Probably should have shared in the first post this is the layout I've used:
https://4.bp.blogspot.com/-N2LvxPQl9qc/XcXIgI0gTcI/AAAAAAAAG4I/MdEF646jKiQah8ggN_1iEzuaTfpyvkfgQCK4BGAYYCw/s1600/Keeley%2BMag%2BEcho.png

I'd imagine I've just got a small solder bridge somewhere but can't for the life of me find it and have reflowed everything and scraped between every trace I can find.

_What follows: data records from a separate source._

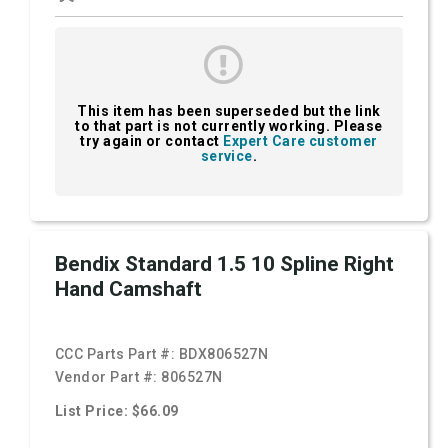
This item has been superseded but the link
to that part is not currently working. Please
try again or contact
Expert Care customer
service
.
Bendix Standard 1.5 10 Spline Right
Hand Camshaft
CCC Parts Part #:
BDX806527N
Vendor Part #:
806527N
List Price: $66.09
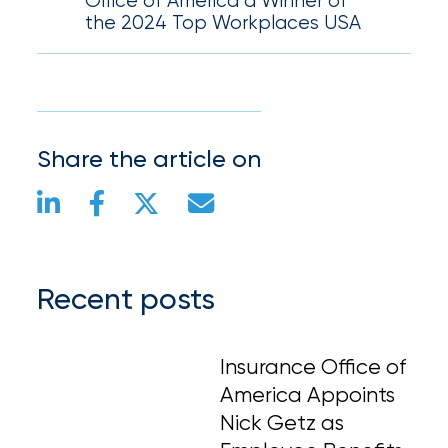
Office of America a Winner of
the 2024 Top Workplaces USA
Share the article on
Recent posts
Insurance Office of
America Appoints
Nick Getz as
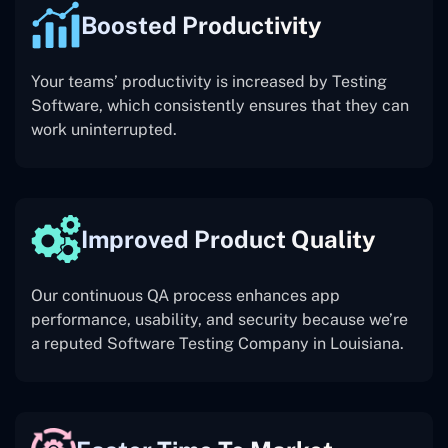
Boosted Productivity
Your teams’ productivity is increased by Testing
Software, which consistently ensures that they can
work uninterrupted.
Improved Product Quality
Our continuous QA process enhances app
performance, usability, and security because we’re
a reputed Software Testing Company in Louisiana.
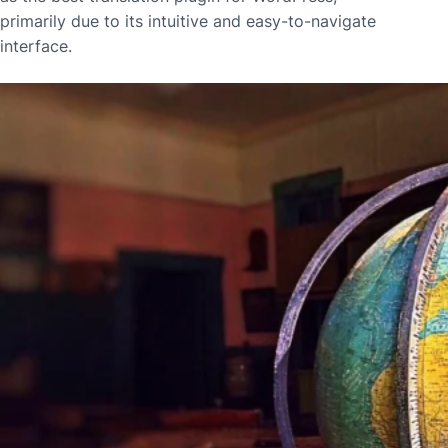
primarily due to its intuitive and easy-to-navigate
interface.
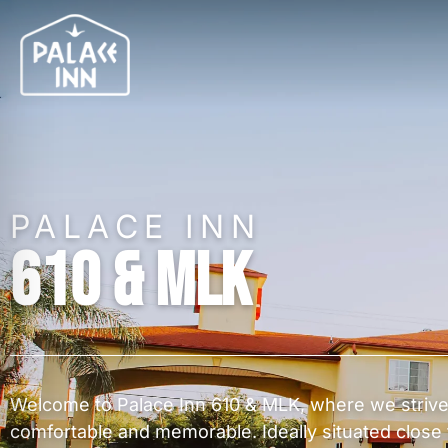
PALACE INN
610 & MLK
Welcome to Palace Inn 610 & MLK, where we strive
comfortable and memorable. Ideally situated close 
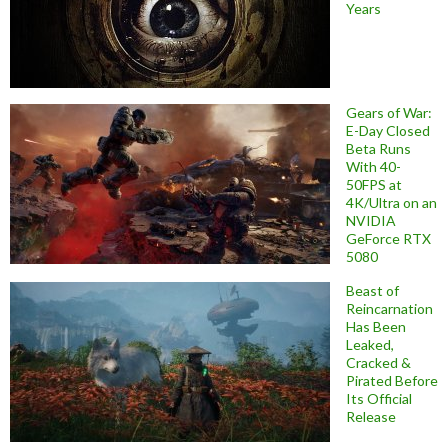
Years
Gears of War:
E-Day Closed
Beta Runs
With 40-
50FPS at
4K/Ultra on an
NVIDIA
GeForce RTX
5080
Beast of
Reincarnation
Has Been
Leaked,
Cracked &
Pirated Before
Its Official
Release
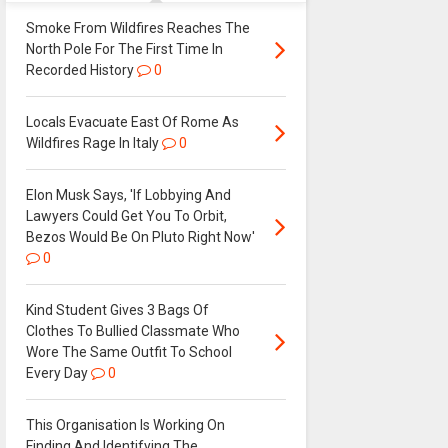
Smoke From Wildfires Reaches The
North Pole For The First Time In
Recorded History
0
Locals Evacuate East Of Rome As
Wildfires Rage In Italy
0
Elon Musk Says, 'If Lobbying And
Lawyers Could Get You To Orbit,
Bezos Would Be On Pluto Right Now'
0
Kind Student Gives 3 Bags Of
Clothes To Bullied Classmate Who
Wore The Same Outfit To School
Every Day
0
This Organisation Is Working On
Finding And Identifying The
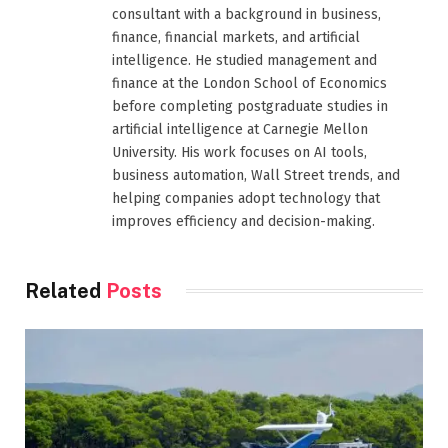
consultant with a background in business,
finance, financial markets, and artificial
intelligence. He studied management and
finance at the London School of Economics
before completing postgraduate studies in
artificial intelligence at Carnegie Mellon
University. His work focuses on AI tools,
business automation, Wall Street trends, and
helping companies adopt technology that
improves efficiency and decision-making.
Related
Posts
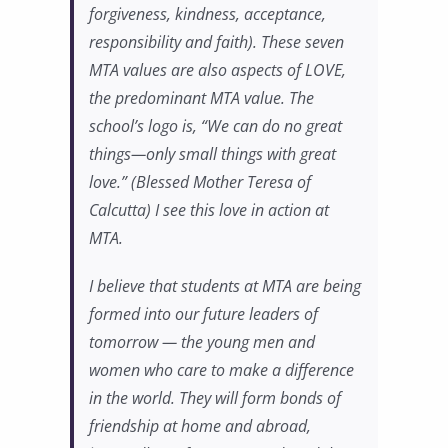
forgiveness, kindness, acceptance,
responsibility and faith). These seven
MTA values are also aspects of LOVE,
the predominant MTA value. The
school’s logo is, “We can do no great
things—only small things with great
love.” (Blessed Mother Teresa of
Calcutta) I see this love in action at
MTA.
I believe that students at MTA are being
formed into our future leaders of
tomorrow — the young men and
women who care to make a difference
in the world. They will form bonds of
friendship at home and abroad,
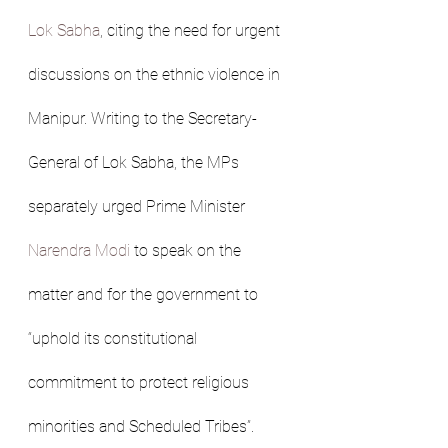
Lok Sabha
, citing the need for urgent 
discussions on the ethnic violence in 
Manipur. Writing to the Secretary-
General of Lok Sabha, the MPs 
separately urged Prime Minister 
Narendra Modi
 to speak on the 
matter and for the government to 
“uphold its constitutional 
commitment to protect religious 
minorities and Scheduled Tribes”.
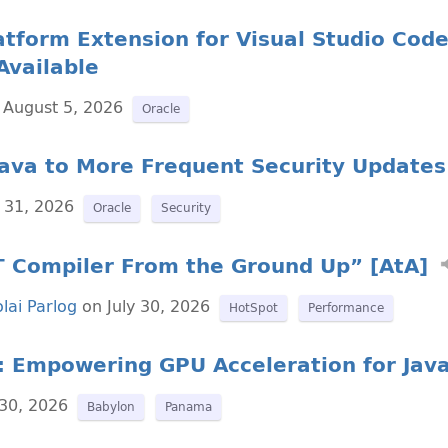
atform Extension for Visual Studio Code
Available
August 5, 2026
Oracle
Java to More Frequent Security Updates
 31, 2026
Oracle
Security
IT Compiler From the Ground Up” [AtA]
lai Parlog
on July 30, 2026
HotSpot
Performance
: Empowering GPU Acceleration for Jav
 30, 2026
Babylon
Panama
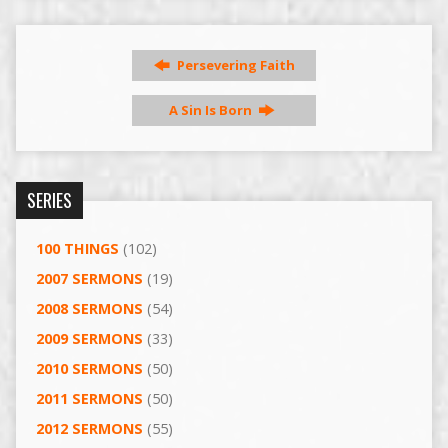
Persevering Faith
A Sin Is Born
SERIES
100 THINGS
(102)
2007 SERMONS
(19)
2008 SERMONS
(54)
2009 SERMONS
(33)
2010 SERMONS
(50)
2011 SERMONS
(50)
2012 SERMONS
(55)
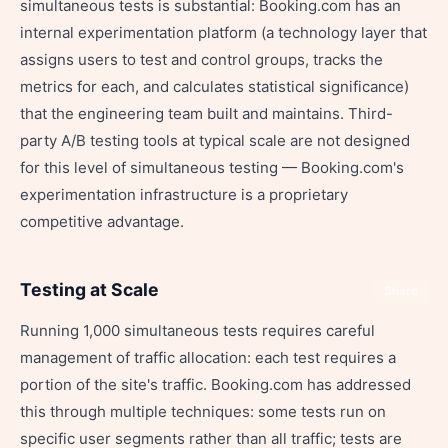
simultaneous tests is substantial: Booking.com has an
internal experimentation platform (a technology layer that
assigns users to test and control groups, tracks the
metrics for each, and calculates statistical significance)
that the engineering team built and maintains. Third-
party A/B testing tools at typical scale are not designed
for this level of simultaneous testing — Booking.com's
experimentation infrastructure is a proprietary
competitive advantage.
Testing at Scale
Share
Running 1,000 simultaneous tests requires careful
management of traffic allocation: each test requires a
portion of the site's traffic. Booking.com has addressed
this through multiple techniques: some tests run on
specific user segments rather than all traffic; tests are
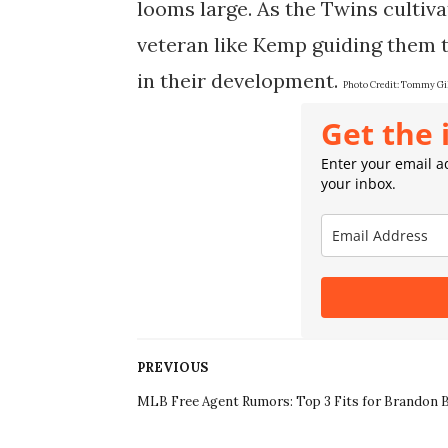
looms large. As the Twins cultiva
veteran like Kemp guiding them 
in their development.
Photo Credit:
Tommy Gil
Get the 
Enter your email ad
your inbox.
PREVIOUS
MLB Free Agent Rumors: Top 3 Fits for Brandon B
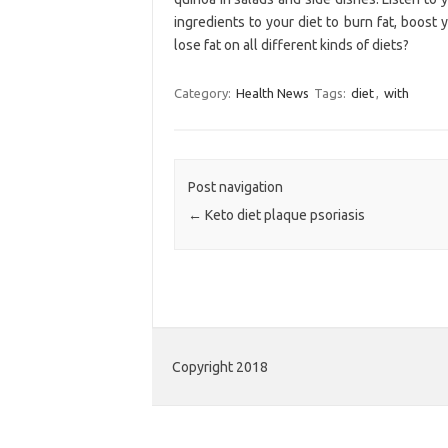
ingredients to your diet to burn fat, boos
lose fat on all different kinds of diets?
Category:
Health News
Tags:
diet
,
with
Post navigation
←
Keto diet plaque psoriasis
Copyright 2018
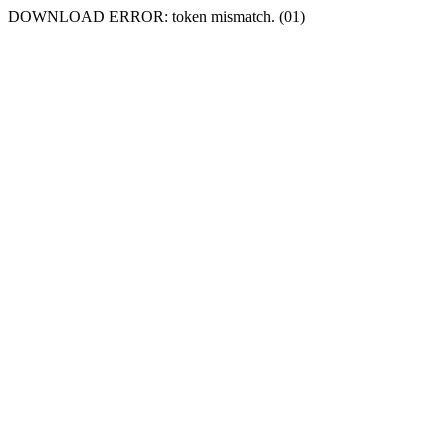
DOWNLOAD ERROR: token mismatch. (01)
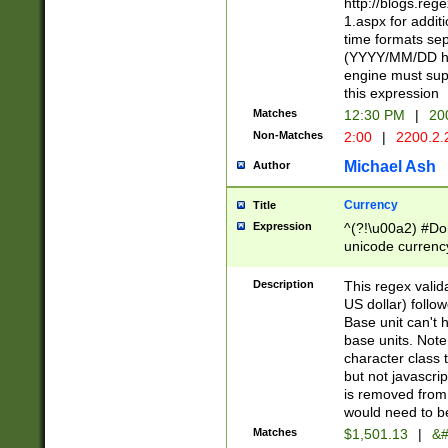
http://blogs.re
1.aspx for addit
time formats sep
(YYYY/MM/DD h
engine must sup
this expression
Matches
12:30 PM
|
20
Non-Matches
2:00
|
2200.2.
Michael Ash
Author
Currency
Title
Expression
^(?!\u00a2) #Don
unicode currency
zero if 1 or more 
is a comma it mu
Description
This regex valid
than 3 digit wit
US dollar) follo
cents
Base unit can't 
base units. Note
character class t
but not javascri
is removed from
would need to be
Matches
$1,501.13
|
&#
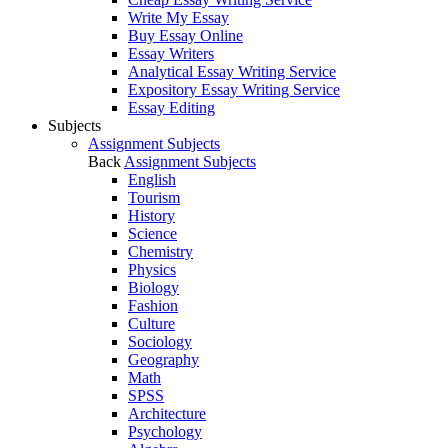
Write My Essay
Buy Essay Online
Essay Writers
Analytical Essay Writing Service
Expository Essay Writing Service
Essay Editing
Subjects
Assignment Subjects
Back
Assignment Subjects
English
Tourism
History
Science
Chemistry
Physics
Biology
Fashion
Culture
Sociology
Geography
Math
SPSS
Architecture
Psychology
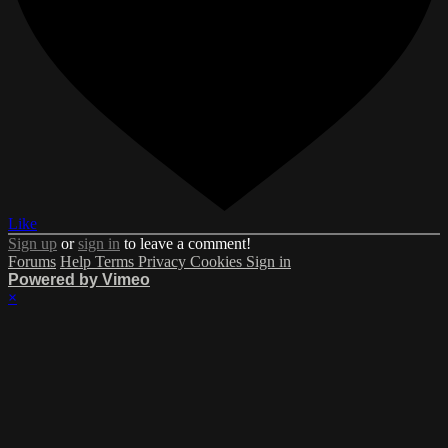
Like
Sign up
or
sign in
to leave a comment!
Forums
Help
Terms
Privacy
Cookies
Sign in
Powered by Vimeo
×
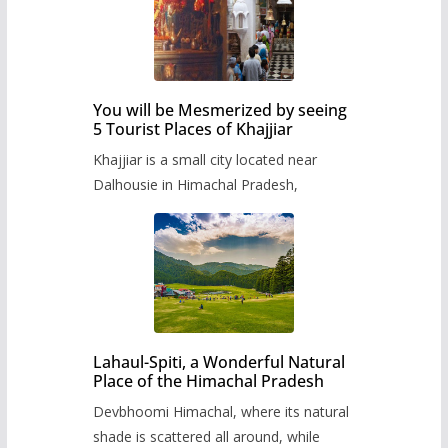
You will be Mesmerized by seeing
5 Tourist Places of Khajjiar
Khajjiar is a small city located near
Dalhousie in Himachal Pradesh,
Lahaul-Spiti, a Wonderful Natural
Place of the Himachal Pradesh
Devbhoomi Himachal, where its natural
shade is scattered all around, while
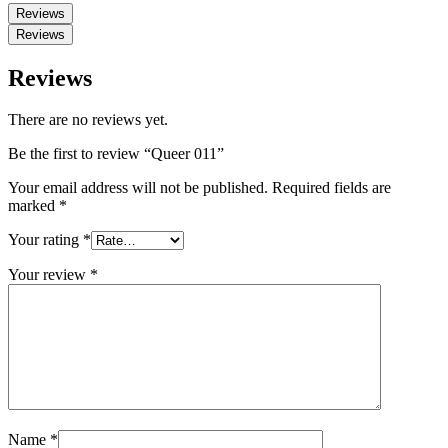
Reviews
Reviews
Reviews
There are no reviews yet.
Be the first to review “Queer 011”
Your email address will not be published.
Required fields are
marked
*
Your rating
*
Your review
*
Name
*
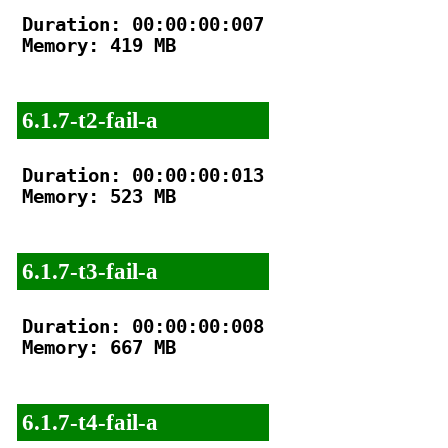
Duration: 00:00:00:007

Memory: 419 MB

6.1.7-t2-fail-a
Duration: 00:00:00:013

Memory: 523 MB

6.1.7-t3-fail-a
Duration: 00:00:00:008

Memory: 667 MB

6.1.7-t4-fail-a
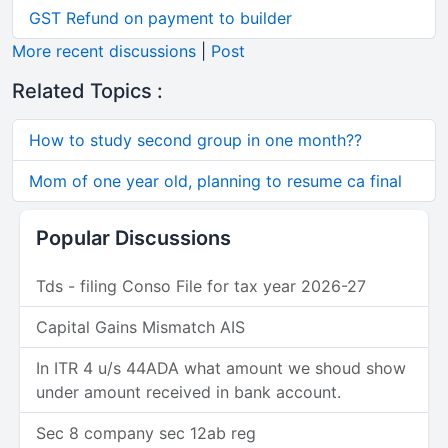
GST Refund on payment to builder
More recent discussions
|
Post
Related Topics :
How to study second group in one month??
Mom of one year old, planning to resume ca final
Popular Discussions
Tds - filing Conso File for tax year 2026-27
Capital Gains Mismatch AIS
In ITR 4 u/s 44ADA what amount we shoud show
under amount received in bank account.
Sec 8 company sec 12ab reg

Aside from a decoupling cap on pin two to ground, putting pins 3+4 to ground and making sure there's at least 1k to ground off pin 6, is there much else that could be causing the lockup?
And is the "works for a second before locking up" after killing the power to be expected or does that sound weird?
Cheers


anotherjim

I've found excessive LFO voltage swing can lock the chip up. I see the LFO runs off 9v and feeds via a cap. This can be dangerous to MOS  devices as together with any internal diodes it can form a charge pump voltage multiplier. I've used LFO's in my own designs running off the same 5v as the PT2399 and DC coupled via resistors to either pin6 or pin2. This cannot force excessive voltage anywhere.
Maybe you can measure the LFO waveform voltage and if it's over 5v peak-peak lower R21 to reduce it.

duck_arse

me too - I was thinking lift one leg of that 4u7 from the lfo, see if you get latches still.
I feel sick.

slashandburn

That's all a bit over my head Jim!  By "measure the LFO waveform voltage" do you just mean get a voltage reading on the wiper of the depth pot? Or something else entirely?

And thanks for the suggestion duckarse! Gave that a go but no joy. I'll have another poke about and swear at it a few more times and if that fails I'll be back with voltages and photos.

anotherjim

You'd need a scope to measure the LFO. The voltage at the output of the second opamp goes up and down. The difference between the maximum up voltage and minimum down voltage is the peak to peak voltage swing. Generally, a multimeter on AC volts will give an averaged RMS voltage reading which is lower than the peaks, although if you multiply the RMS reading by 1.4 it will probably be close to a peak reading.

It could be you have a temperamental PT2399 that doesn't like that minimum 1k time resistor -  and the LFO at full depth can periodically add a 4k7 in parallel. Since it's not meant to make delays short enough for chorus, it probably won't harm to try raising the 1k to 2k.